Screenshot grounding data:
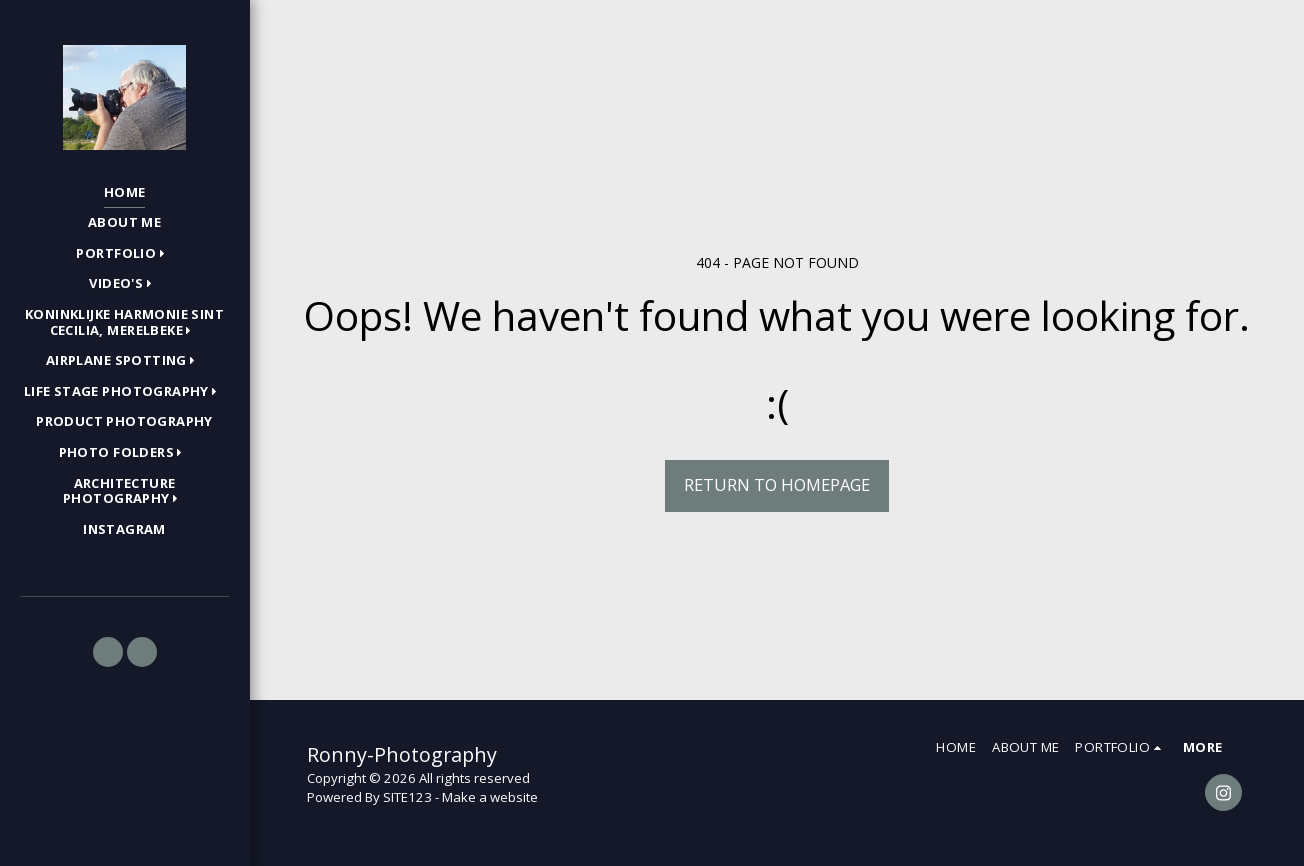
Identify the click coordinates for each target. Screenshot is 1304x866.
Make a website (490, 797)
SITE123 (407, 797)
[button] (124, 254)
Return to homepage (777, 484)
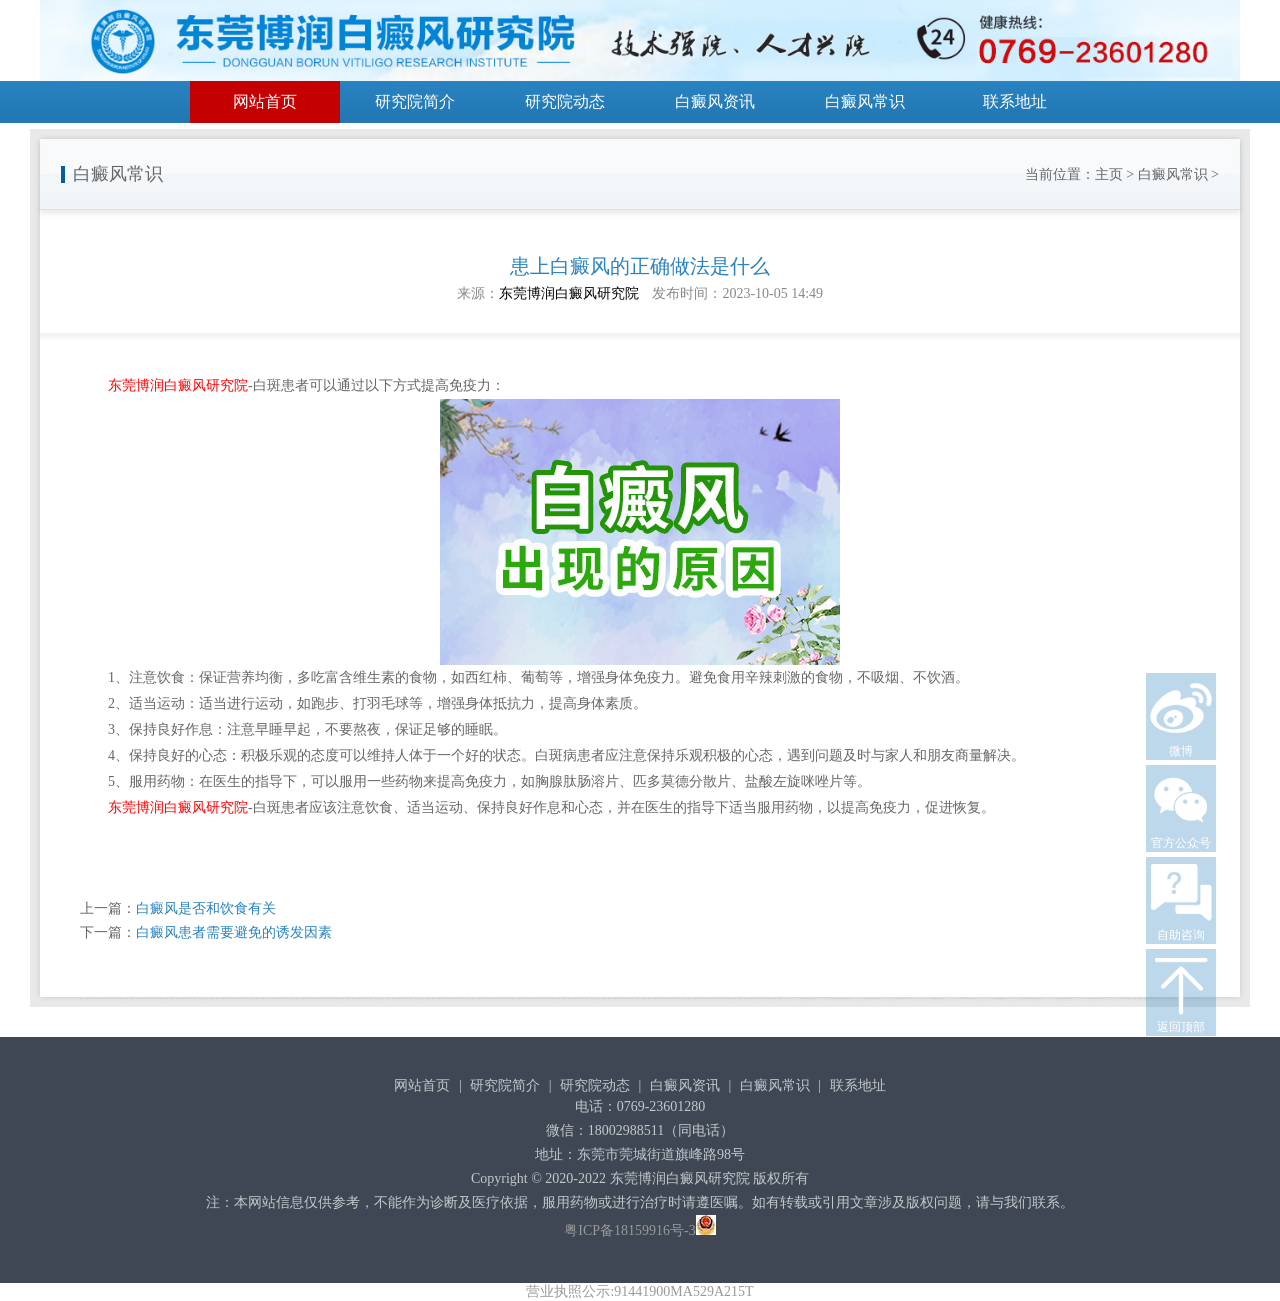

**Task to carry out**
Write out exactly the lines from the one containing "Make a website (490, 797)" through the last line of the records above, both ends included, and leave out any pictures.

**Task answer**
Make a website (490, 797)
SITE123 (407, 797)
[button] (124, 254)
Return to homepage (777, 484)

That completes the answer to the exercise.